After the loan application has been completed, it will be turned over to the lender's loan processing department and then to the underwriter, where the decision to approve or reject the loan will be made. Loan processors send out the Verifications of Employment and Deposit and order the credit report, property appraisal and other documents. The time it takes to receive these documents affects the length of time required for approval of the loan. If you are transferring from out of the local community, it may take longer to receive the credit and employment information. Processing times vary from one lender to another, but the loan officer should be able to give an idea of the processing time for your application.
Within three business days after completing the application, the lender must provide you with a Good Faith Estimate of the anticipated closing costs. It will show costs associated with the loan settlement, such as origination fees, mortgage insurance, title insurance, escrow reserves and hazard insurance.
Within the same three days you will also receive a Truth-in-Lending Disclosure statement. This statement shows, among other things, the estimated monthly payment. The total cost of all finance charges on your loan is also shown, stated as an Annual Percentage Rate (APR). The APR represents the dollar amount of finance charges you pay either up front or over the life of the loan, converted to an annual interest rate. Since the APR includes origination fees and other charges as well as interest on the mortgage loan, the APR is usually higher than the interest rate on the loan.
After the lender has approved the loan, you will usually receive a commitment letter which sets out the terms of the loan and the length of time for which those terms are offered. If the loan does not close within the specified commitment period, the terms are subject to change. You usually must accept the commitment by returning a signed copy to the lender within five to ten days and may have to pay part or all of the origination fees at this time. The commitment may contain conditions that you will still have to satisfy, so you should read it carefully.
In cases where closing is scheduled soon after approval, the lender may give you verbal approval instead of a commitment letter. This is not unusual, but make sure you understand the terms of the approval.
Once the commitment letter or approval has been received, you are assured the financing you need to complete the purchase of your home and you need to turn your attention to completing the details required for settlement.
Reducing The Anxiety of Waiting
For many home buyers, the period of time between the submission of the loan application and receipt of the commitment letter is one of uncertainty and concern. Requests for additional information, unexpected delays and lack of communication all serve to increase the tension. There are a number of things that both you and the lender can do to reduce the stress.
Keep in mind that the lender wants to make the loan. Loan underwriters are looking for ways to approve loans, not reject them. If you have come to the interview with the loan officer fully prepared and have provided good documentation, you have done a great deal to assure prompt processing of your application and approval of your loan.

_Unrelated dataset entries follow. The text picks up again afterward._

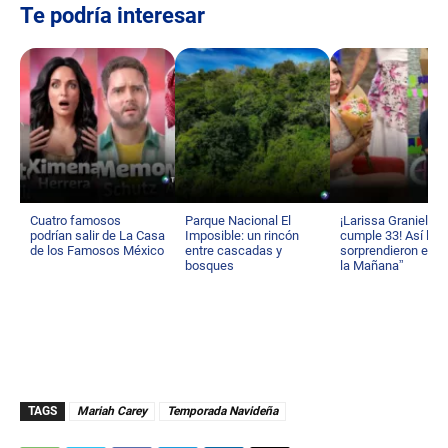
Te podría interesar
Cuatro famosos
Parque Nacional El
¡Larissa Graniello
podrían salir de La Casa
Imposible: un rincón
cumple 33! Así la
de los Famosos México
entre cascadas y
sorprendieron en “
bosques
la Mañana”
TAGS
Mariah Carey
Temporada Navideña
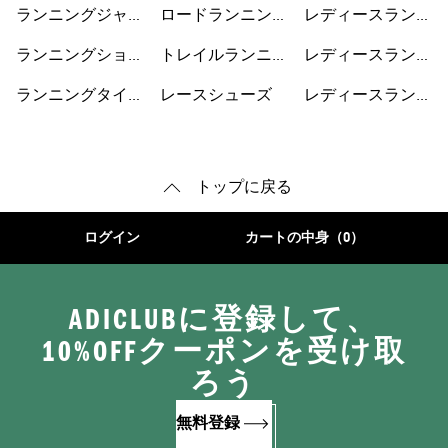
サリー
プ
シューズ
ランニングジャケ
ロードランニング
レディースランニ
ット
シューズ
ングジャケット
ランニングショー
トレイルランニン
レディースランニ
トパンツ
グシューズ
ングショートパン
ランニングタイ
レースシューズ
レディースランニ
ツ
ツ・レギンス
ングシューズ
トップに戻る
ログイン
カートの中身（0）
ADICLUBに登録して、
10%OFFクーポンを受け取
ろう
無料登録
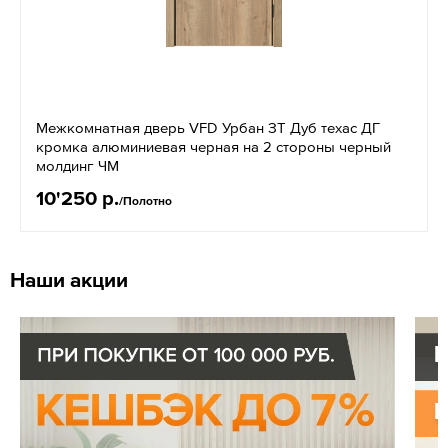
Межкомнатная дверь VFD Урбан ЗТ Дуб техас ДГ
кромка алюминиевая черная на 2 стороны черный
молдинг ЧМ
10'250 р.
/Полотно
Наши акции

You and the lender need to make sure that lines of communication are kept open. Your contact person may be the loan officer, but often it might be someone in the lender's loan processing department who can tell you the status of your application. Remember, however, that it may take several weeks to process the application and frequent inquiries from you prior to that time will not speed things up.
You should be accessible if the lender needs additional information or documents during processing. If you are from out of town, use your real estate agent as a contact if necessary. Quick response to lender requests helps keep the process on schedule. In order to protect both you and the lender, mortgage loans require much more paperwork and legal documentation than an automobile or other installment loan, and lenders do not ask for more than is absolutely necessary.
Obtaining a mortgage loan need not be an ordeal that dampens the thrill of acquiring a new home. If you understand the lending process and are prepared to do your part, it simply becomes a key step in owning a home.